A faithful repeat of all the records, with no image kept, is the required answer.

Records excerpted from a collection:
>>>>>
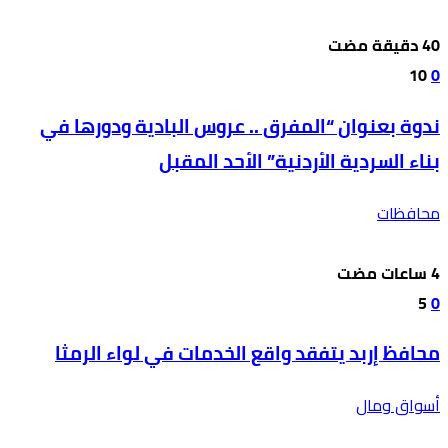
10
0
ندوة بعنوان “المفرق .. عروس البادية ودورها في
بناء السردية الأردنية” الأحد المقبل
محافظات
5
0
محافظ إربد يتفقد واقع الخدمات في لواء الرمثا
أسواق ومال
<<<<<
Solved exercise.
10
0
ندوة بعنوان “المفرق .. عروس البادية ودورها في
بناء السردية الأردنية” الأحد المقبل
محافظات
5
0
محافظ إربد يتفقد واقع الخدمات في لواء الرمثا
أسواق ومال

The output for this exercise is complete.